Il résulte de l’instruction que le titre exécutoire litigieux mentionne que Mme B… est redevable d’un montant de 44 226,36 euros et se borne à indiquer à l’intéressée, dans son objet, que « [sa] rémunération a été maintenue pour la période du 01/01/2022 jusqu’au 30/04/2023 inclus dans l’attente de la validation de votre retraite qui a été actée par la CNRACL à compter du 01/01/2022 ». Si ces éléments permettent de déterminer le motif de la créance due, ils ne permettent, toutefois, pas, en l’absence notamment de mentions selon lesquelles le titre de recettes émis correspond aux rémunérations versées et de précisions sur leurs montants bruts ou nets, de déterminer les bases de liquidation de la créance litigieuse. En outre, Mme B… soutient que le montant de la créance litigieuse ne correspond pas à un indu et qu’en tout état de cause son quantum ne s’élève nullement à la somme litigieuse. Enfin, il ne ressort pas des mentions du titre exécutoire qu’il fasse référence à un document qui y aurait été joint ou précédemment adressé à la requérante mentionnant les bases et les éléments de calcul sur lesquels l’administration s’est fondée pour déterminer le montant de la créance due. A cet égard, l’AP-HP ne peut se prévaloir de la lettre du 26 mai 2023 adressée au conseil de Mme B… et l’informant de l’émission du titre de recettes attaqué dès lors que ce dernier n’y fait pas référence et qu’il ne peut être regardé comme mentionnant les bases de liquidation de la créance litigieuse.

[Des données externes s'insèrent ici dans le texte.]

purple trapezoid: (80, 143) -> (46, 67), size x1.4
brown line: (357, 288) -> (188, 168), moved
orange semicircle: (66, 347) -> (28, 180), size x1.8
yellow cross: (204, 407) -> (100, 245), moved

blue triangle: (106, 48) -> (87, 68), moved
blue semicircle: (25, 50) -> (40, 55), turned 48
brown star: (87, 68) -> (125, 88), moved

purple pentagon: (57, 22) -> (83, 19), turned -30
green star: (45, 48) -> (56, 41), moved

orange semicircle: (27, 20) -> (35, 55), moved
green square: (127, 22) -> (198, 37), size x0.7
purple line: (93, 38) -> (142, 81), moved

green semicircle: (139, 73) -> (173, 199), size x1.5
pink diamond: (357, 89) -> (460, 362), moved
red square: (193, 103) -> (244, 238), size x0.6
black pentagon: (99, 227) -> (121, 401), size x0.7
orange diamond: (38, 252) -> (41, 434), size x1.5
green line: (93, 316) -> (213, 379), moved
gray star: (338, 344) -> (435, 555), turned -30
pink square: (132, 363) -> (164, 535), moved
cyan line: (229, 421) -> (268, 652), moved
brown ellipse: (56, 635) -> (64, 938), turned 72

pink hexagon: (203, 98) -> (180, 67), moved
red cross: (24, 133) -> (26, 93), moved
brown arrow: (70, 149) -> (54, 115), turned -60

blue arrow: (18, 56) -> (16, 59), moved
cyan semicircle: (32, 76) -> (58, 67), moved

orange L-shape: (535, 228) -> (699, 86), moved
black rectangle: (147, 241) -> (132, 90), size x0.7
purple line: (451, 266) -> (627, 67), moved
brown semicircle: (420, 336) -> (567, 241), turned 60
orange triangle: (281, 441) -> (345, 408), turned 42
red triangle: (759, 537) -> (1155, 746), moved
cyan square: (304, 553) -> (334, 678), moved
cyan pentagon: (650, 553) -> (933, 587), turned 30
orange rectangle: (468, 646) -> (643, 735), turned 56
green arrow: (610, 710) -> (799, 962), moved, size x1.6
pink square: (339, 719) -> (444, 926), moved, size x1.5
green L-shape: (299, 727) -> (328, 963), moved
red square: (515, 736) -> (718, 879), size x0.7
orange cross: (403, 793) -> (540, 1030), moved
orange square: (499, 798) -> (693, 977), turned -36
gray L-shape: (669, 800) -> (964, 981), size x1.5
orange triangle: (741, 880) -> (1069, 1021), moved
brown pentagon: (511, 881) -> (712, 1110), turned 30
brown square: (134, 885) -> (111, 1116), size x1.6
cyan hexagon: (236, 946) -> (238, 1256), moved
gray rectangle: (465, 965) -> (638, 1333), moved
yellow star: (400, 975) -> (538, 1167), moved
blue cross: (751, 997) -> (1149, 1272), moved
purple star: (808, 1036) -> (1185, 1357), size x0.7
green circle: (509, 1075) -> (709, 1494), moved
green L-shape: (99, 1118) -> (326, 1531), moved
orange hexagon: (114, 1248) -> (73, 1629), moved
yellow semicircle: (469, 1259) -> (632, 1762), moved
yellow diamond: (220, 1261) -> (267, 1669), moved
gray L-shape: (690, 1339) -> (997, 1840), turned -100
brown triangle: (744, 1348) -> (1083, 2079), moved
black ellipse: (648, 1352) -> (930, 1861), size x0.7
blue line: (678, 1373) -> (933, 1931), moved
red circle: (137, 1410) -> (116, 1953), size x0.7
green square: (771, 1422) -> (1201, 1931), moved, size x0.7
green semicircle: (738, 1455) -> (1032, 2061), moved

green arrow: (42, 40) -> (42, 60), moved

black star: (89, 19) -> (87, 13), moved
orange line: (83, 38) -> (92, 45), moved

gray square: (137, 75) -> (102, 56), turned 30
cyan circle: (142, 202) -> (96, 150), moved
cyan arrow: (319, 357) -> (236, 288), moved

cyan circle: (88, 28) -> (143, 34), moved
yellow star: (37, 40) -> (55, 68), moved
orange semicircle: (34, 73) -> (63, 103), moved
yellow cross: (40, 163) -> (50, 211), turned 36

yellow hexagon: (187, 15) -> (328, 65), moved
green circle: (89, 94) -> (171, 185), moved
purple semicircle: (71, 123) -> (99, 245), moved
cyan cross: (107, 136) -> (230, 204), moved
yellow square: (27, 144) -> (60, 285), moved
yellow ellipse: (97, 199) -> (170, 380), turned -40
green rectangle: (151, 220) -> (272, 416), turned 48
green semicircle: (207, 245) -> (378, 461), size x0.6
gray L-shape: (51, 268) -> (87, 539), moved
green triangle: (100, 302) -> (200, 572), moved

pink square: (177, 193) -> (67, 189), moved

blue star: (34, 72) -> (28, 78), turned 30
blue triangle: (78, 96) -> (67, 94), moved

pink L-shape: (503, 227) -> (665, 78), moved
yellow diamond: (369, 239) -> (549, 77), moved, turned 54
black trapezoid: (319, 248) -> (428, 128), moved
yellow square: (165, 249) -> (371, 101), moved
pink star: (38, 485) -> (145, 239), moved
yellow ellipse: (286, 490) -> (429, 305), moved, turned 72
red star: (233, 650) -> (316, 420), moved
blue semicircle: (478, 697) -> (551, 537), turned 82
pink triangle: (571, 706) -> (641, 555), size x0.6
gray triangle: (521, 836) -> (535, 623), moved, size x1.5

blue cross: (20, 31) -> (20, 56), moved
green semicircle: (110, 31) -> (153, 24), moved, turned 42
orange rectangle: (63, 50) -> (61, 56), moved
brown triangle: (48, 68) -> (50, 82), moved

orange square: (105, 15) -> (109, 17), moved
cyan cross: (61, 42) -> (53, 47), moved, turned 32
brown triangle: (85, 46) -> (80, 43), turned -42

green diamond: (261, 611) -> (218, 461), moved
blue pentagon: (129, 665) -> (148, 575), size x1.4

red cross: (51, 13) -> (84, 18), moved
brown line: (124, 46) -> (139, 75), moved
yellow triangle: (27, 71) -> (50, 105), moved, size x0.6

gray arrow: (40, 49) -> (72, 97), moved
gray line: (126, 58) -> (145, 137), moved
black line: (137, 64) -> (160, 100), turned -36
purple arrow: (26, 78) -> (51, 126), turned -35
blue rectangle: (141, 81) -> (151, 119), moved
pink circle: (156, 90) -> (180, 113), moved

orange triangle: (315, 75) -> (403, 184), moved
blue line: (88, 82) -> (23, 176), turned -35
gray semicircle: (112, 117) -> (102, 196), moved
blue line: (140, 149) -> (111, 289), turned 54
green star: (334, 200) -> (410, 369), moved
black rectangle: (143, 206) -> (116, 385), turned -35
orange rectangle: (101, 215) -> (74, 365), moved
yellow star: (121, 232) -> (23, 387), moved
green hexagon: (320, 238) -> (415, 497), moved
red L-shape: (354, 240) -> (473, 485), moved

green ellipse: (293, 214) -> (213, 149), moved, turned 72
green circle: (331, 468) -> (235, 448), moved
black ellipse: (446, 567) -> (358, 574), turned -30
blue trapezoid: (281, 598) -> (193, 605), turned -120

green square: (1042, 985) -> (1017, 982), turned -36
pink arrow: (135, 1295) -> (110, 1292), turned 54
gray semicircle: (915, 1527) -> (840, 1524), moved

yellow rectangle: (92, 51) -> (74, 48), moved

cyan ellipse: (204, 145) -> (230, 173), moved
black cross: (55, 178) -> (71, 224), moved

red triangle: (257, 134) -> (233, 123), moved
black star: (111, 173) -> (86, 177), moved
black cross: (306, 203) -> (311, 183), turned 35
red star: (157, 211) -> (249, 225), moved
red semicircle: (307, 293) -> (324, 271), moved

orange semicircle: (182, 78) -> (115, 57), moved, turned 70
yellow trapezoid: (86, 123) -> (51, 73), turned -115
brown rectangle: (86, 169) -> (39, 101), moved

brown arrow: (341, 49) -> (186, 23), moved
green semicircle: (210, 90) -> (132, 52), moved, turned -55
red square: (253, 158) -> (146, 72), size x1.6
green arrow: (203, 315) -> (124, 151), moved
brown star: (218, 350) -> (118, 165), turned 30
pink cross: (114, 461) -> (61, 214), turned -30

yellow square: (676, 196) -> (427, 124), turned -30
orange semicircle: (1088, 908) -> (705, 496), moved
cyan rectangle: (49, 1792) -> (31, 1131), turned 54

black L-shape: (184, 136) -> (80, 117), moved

Dans ces conditions, Mme B… est fondée à soutenir que le titre litigieux a été établi en méconnaissance des dispositions précitées de l’article 24 du décret du 7 novembre 2012.
Il résulte de tout ce qui précède et alors qu’aucun des autres moyens soulevés n’est susceptible de remettre en cause le bien-fondé de la créance que Mme B… est seulement fondée à demander l’annulation du titre exécutoire émis le 8 juin 2023.
Sur les frais liés au litige :
Il y a lieu, dans les circonstances de l’espèce, de mettre à la charge de
l’Assistance publique-Hôpitaux de Paris la somme de 1 500 euros au titre de l’article L. 761-1 du code de justice administrative.
D E C I D E :
Article 1er : Le titre de recettes émis le 8 juin 2023 à l’encontre de Mme B… par la direction spécialisée des finances publiques pour le compte de l’Assistance publique-Hôpitaux de Paris d’un montant de 44 226,36 euros est annulé.
Article 2 : L’Assistance publique-Hôpitaux de Paris versera à Mme B… une somme de 1 500 euros en application des dispositions de l’article L. 761-1 du code de justice administrative.
Article 3 : Le surplus des conclusions de la requête de Mme B… est rejeté.
Article 4 : Le présent jugement sera notifié à Mme C… B… et à
l’Assistance publique-Hôpitaux de Paris.
Délibéré après l’audience du 22 janvier 2026, à laquelle siégeaient :
Mme Bonneau-Mathelot, présidente,
M. Gauthier-Ameil, premier conseiller,
M. Demas, conseiller.
Rendu public par mise à disposition au greffe le 12 février 2026.
Le rapporteur,
C. DEMAS
La présidente,
S. BONNEAU-MATHELOT
La greffière,
S. SCHILDER
La République mande et ordonne à la ministre de la santé, des familles, de l’autonomie et des personnes handicapées en ce qui la concerne ou à tous commissaires de justice à ce requis ce qui concerne les voies de droit commun contre les parties privées, de pourvoir à l’exécution de la présente décision.